→ **Task directions**
Look below for the line containing "están hospitalizados. No". Output it and each remaining line of the entries exactly, and nothing else.

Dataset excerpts

##########

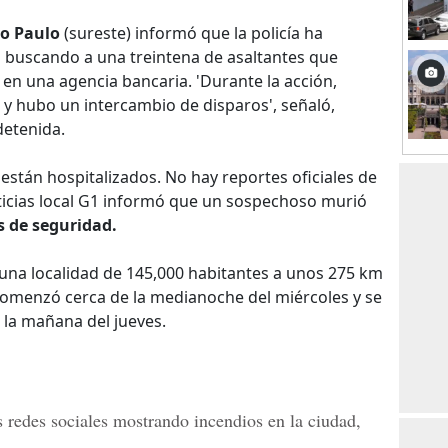
ao Paulo
(sureste) informó que la policía ha
 buscando a una treintena de asaltantes que
en una agencia bancaria. 'Durante la acción,
n y hubo un intercambio de disparos', señaló,
etenida.
están hospitalizados. No hay reportes oficiales de
oticias local G1 informó que un sospechoso murió
s de seguridad.
 una localidad de 145,000 habitantes a unos 275 km
 comenzó cerca de la medianoche del miércoles y se
 la mañana del jueves.
redes sociales mostrando incendios en la ciudad,
.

##########

→ **Solution to the problem**
están hospitalizados. No hay reportes oficiales de
oticias local G1 informó que un sospechoso murió
s de seguridad.
 una localidad de 145,000 habitantes a unos 275 km
 comenzó cerca de la medianoche del miércoles y se
 la mañana del jueves.
redes sociales mostrando incendios en la ciudad,
.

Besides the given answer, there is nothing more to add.